AH:    Kenny had less time to deal with the material.  Usually it was on a recording session like Dexter’s, he would fly in or come in from wherever… In this instance, he was in Paris, so he would just come in and do the recording.  They didn’t have any preparation time most of the time.  And the results were amazing, I mean, for the time that they put in, with the time he put in with the music, in terms of… Well, other drummers like Max Roach had his own people that he played with for long periods of time also.  But see, Kenny Clarke didn’t have that advantage.  He was always free-lancing, other than with the Modern Jazz Quartet…

JH:    Francy Boland.

AH:    Yeah, he did that for a while.  He sure did.  That was kind of a long-term affair, with that band, and it was basically the same personnel.  And it was about eight or nine years that band stayed together.

Q:    The band Jimmy referred to is the Francy Boland-Kenny Clarke Big Band, with many of the greatest musicians in Europe through the Sixties and early Seventies.

AH:    That’s right.  But that was in a big band context, so that was a little different from the Art Blakey comparison.

Q:    Two more musicians.  We heard “C.T.A.” at the end of the set, and that was recorded as part of a Miles Davis session in 1953.  And I know that Jimmy Heath had a very close relationship with Miles Davis, who recorded a number of your pieces.  One of them, twelve years later, was “Gingerbread Boy.”  Say a few words about your relationship with Miles and your initial hook-up.

JH:    Well, I met Miles when he was with Charlie Parker, in the quintet, in 1948.  And we became friends, and we talked about harmony, and we discussed chords and sequences, and we hung out together socially.  Miles was the same age, and we had a lot in common in that respect.  But he was always a very bright musician who was very changeable.  He’s a Gemini person, and he would change.  He liked to change his music and try to come up with something new, which he would… Throughout his career he did start new trends.  He started the modal playing.  He gave that its birth.  If he didn’t start it, he is the one who gets credit for that.  And there are other phases of the music that Miles went through in his later years with the electronic support and Funk beat.  You know, Miles was always ahead.  Like the record says, “Miles Ahead.”

Q:    And he employed your son, Mtume, in some of those bands as well.

JH:    Well, I think Miles had everybody in our family to play with him at once… Tootie, didn’t you play with Miles?

AH:    Yes.

JH:    And Percy and myself — and my son.

Q:    Then before that, we heard Dexter Gordon playing “A Night In Tunisia.”  While that was playing… Jimmy Heath hadn’t heard that record before, but you were pointing out during a couple of passages in Dexter Gordon’s solo, you said, “Hear that?  Hear where Trane’s sound is coming from?”  And you said indeed that you and Benny Golson and Coltrane were all very enamored with his playing in the 1940’s — as were many other tenor players around the country.

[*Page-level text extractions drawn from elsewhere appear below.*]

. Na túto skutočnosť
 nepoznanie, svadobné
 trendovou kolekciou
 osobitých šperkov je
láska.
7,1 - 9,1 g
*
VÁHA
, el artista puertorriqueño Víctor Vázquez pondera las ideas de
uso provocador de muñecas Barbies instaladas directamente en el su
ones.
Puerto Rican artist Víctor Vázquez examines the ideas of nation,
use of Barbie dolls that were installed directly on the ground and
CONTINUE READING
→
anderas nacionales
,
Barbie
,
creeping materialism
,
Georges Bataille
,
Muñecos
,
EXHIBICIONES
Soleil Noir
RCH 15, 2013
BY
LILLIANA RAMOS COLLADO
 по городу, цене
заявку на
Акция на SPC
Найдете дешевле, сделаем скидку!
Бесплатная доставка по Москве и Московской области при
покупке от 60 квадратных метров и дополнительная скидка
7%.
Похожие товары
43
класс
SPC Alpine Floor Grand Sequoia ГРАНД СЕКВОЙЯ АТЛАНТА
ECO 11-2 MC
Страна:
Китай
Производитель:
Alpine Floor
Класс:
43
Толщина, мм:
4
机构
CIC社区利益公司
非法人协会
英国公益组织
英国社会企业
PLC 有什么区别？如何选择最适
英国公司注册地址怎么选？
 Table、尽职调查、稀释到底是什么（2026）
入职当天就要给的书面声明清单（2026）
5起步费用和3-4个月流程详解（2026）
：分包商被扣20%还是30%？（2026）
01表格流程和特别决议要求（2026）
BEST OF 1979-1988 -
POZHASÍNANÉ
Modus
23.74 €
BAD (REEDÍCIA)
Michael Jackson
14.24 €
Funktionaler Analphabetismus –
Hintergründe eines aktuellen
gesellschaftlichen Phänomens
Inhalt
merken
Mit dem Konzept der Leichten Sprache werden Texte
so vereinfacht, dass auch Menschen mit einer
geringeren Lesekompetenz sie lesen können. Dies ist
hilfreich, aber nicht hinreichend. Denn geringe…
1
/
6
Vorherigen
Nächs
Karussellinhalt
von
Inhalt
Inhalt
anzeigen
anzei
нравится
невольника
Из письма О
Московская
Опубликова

JH:    Oh yeah.  Around the world.  You know, Dexter had that crying sound in the top register of his horn also.  He influenced Coltrane.  In the earlier Coltrane performances and back home in Philly, I knew… Trane, we all were listening to Dexter.  Because Dexter was swinging hard.  He was a Bebop player who swung hard.  He was a connection between Lester and Charlie Parker, and out of that era he found a way to play the Bebop language on the tenor that was unique — and we all wanted to be like that.  Like everybody wants to be like Mike; we wanted to be like Dexter.

Q:    Tootie, you worked sometimes in Europe with Dexter, and there’s a wonderful recording called The Apartment in particular that I can think of on Steeplechase, where you and Kenny Drew and Niels-Henning Orsted-Pederson are backing him.  What was he like to play with for you as a drummer?

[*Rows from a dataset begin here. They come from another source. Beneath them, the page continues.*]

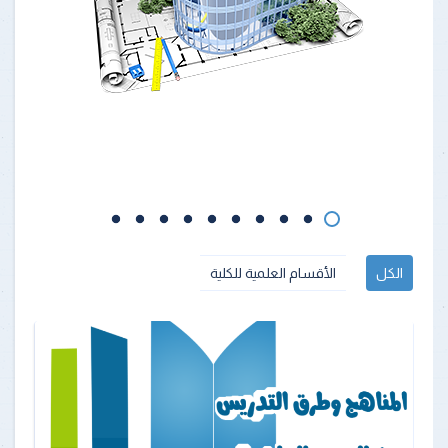
الكل
الأقسام العلمية للكلية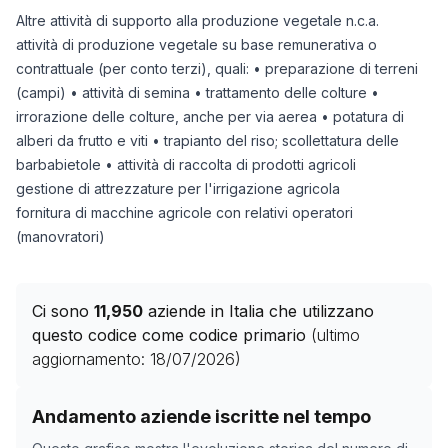
Altre attività di supporto alla produzione vegetale n.c.a.
attività di produzione vegetale su base remunerativa o
contrattuale (per conto terzi), quali: • preparazione di terreni
(campi) • attività di semina • trattamento delle colture •
irrorazione delle colture, anche per via aerea • potatura di
alberi da frutto e viti • trapianto del riso; scollettatura delle
barbabietole • attività di raccolta di prodotti agricoli
gestione di attrezzature per l'irrigazione agricola
fornitura di macchine agricole con relativi operatori
(manovratori)
Ci sono
11,950
aziende in Italia che utilizzano
questo codice come codice primario
(ultimo
aggiornamento:
18/07/2026
)
Storico numero di aziende con codice ATECO
01.61.99
Andamento aziende iscritte nel tempo
Data rilevazione
Nume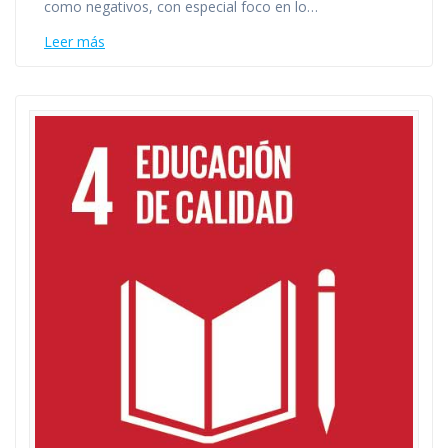
como negativos, con especial foco en lo…
Leer más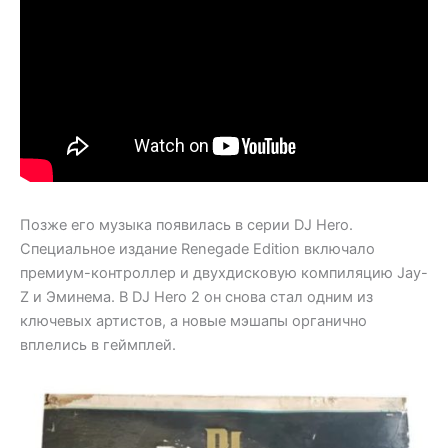
Позже его музыка появилась в серии DJ Hero.
Специальное издание Renegade Edition включало
премиум-контроллер и двухдисковую компиляцию Jay-
Z и Эминема. В DJ Hero 2 он снова стал одним из
ключевых артистов, а новые мэшапы органично
вплелись в геймплей.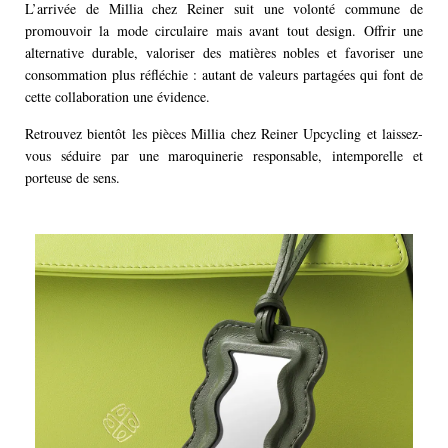
L’arrivée de Millia chez Reiner suit une volonté commune de
promouvoir la mode circulaire mais avant tout design. Offrir une
alternative durable, valoriser des matières nobles et favoriser une
consommation plus réfléchie : autant de valeurs partagées qui font de
cette collaboration une évidence.
Retrouvez bientôt les pièces Millia chez Reiner Upcycling et laissez-
vous séduire par une maroquinerie responsable, intemporelle et
porteuse de sens.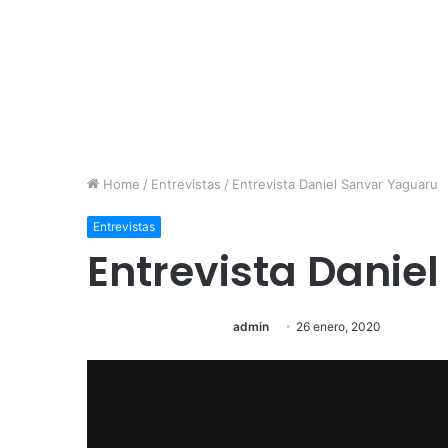
Home
/
Entrevistas
/
Entrevista Daniel Sanvar Yaguaru
Entrevistas
Entrevista Danie
admin
26 enero, 2020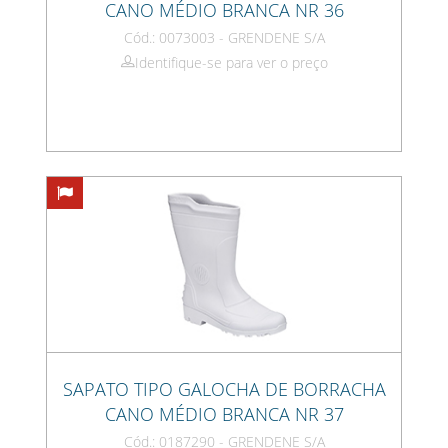
CANO MÉDIO BRANCA NR 36
Cód.: 0073003 - GRENDENE S/A
Identifique-se para ver o preço
SAPATO TIPO GALOCHA DE BORRACHA
CANO MÉDIO BRANCA NR 37
Cód.: 0187290 - GRENDENE S/A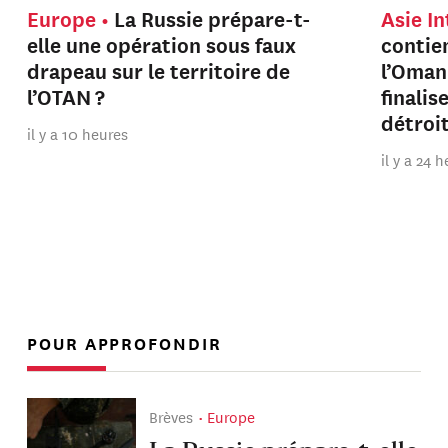
Europe
La Russie prépare-t-
Asie I
elle une opération sous faux
contien
drapeau sur le territoire de
l’Oman
l’OTAN ?
finalis
détroi
il y a 10 heures
il y a 24 
POUR APPROFONDIR
Brèves
Europe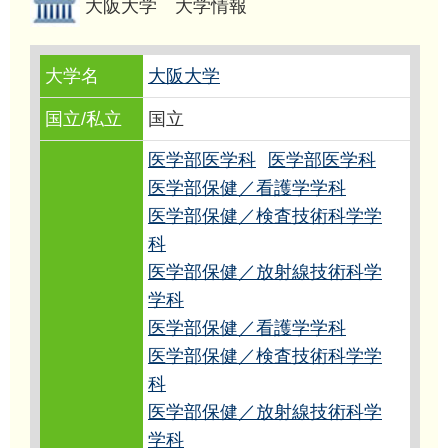
大阪大学 大学情報
大学名
大阪大学
国立/私立
国立
医学部医学科
医学部医学科
医学部保健／看護学学科
医学部保健／検査技術科学学
科
医学部保健／放射線技術科学
学科
医学部保健／看護学学科
医学部保健／検査技術科学学
科
医学部保健／放射線技術科学
学科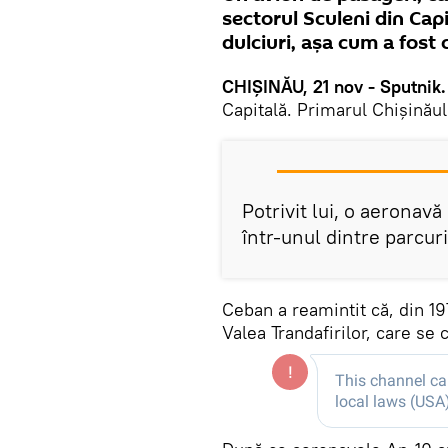
sectorul Sculeni din Capit
dulciuri, așa cum a fost
CHIȘINĂU, 21 nov - Sputnik.
Capitală. Primarul Chișinăul
Potrivit lui, o aeronavă
într-unul dintre parcuri
Ceban a reamintit că, din 19
Valea Trandafirilor, care se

AH:    Well, you know, I entered in Dexter’s career at a time when his health had started to be a factor.  And it took him a while to get started, and we kind of had to compensate for Dexter’s…what do you call it…?  It was like a little delay.  So the Dexter Gordon that my brother is talking about is a different Dexter Gordon.  But it was a wonderful experience.  I mean, whenever he got started and got going, it was a wonderful experience.  But at the time, you know, his health was really playing a major role in his performance.  And unfortunately, this happened with Lester Young, too, who is another person that I had the chance to catch…

Q:    When was that, and how did that happen?

AH:    With Lester?  Well, I was locally playing around Philadelphia, and a friend of mine that was a bass player (he doesn’t play any more; his name is Jimmy Bond), he had what was called the house trio at this club called the Showboat.  And the Showboat would employ Lester Young, Max Roach, and people like that, and Dakota Staton and so forth.  And Lester would appear there maybe three times a year.  And  Jimmy Bond called me one time, and said, “Do you want to be in the house trio and play to support Lester Young?”  I said, “Man, that would be a treat.”  So I did it, and that’s how I got to be the drummer for Lester… Whenever he came to Philly and played at that club, I would be the drummer.  And I got a chance to know him, and I got a chance to learn a lot about playing time and things like that.

Q:    Did he say anything explicitly to you?  There are a number of little pearls of Lester Young quotes.  Jimmy is laughing here.

AH:    Yeah, he used to say… He said a lot of things!  A lot of things I can’t repeat, because you know, Lester had a unique way of speaking.  And I can’t say some of the things because you’re on the air, and they have some regulations about that.

Q:    One or two.

AH:    One or two, yeah.  So I’d better not say the things.  I’d have to try to rephrase things, and then they lose…

Q:    The pungency.

AH:    Yeah.  They lose the whole thing. [JH LAUGHING]  But I learned a lot from him as a man as well as a musician.  Just his way of being in the world, and seeing other people and other musicians and so forth.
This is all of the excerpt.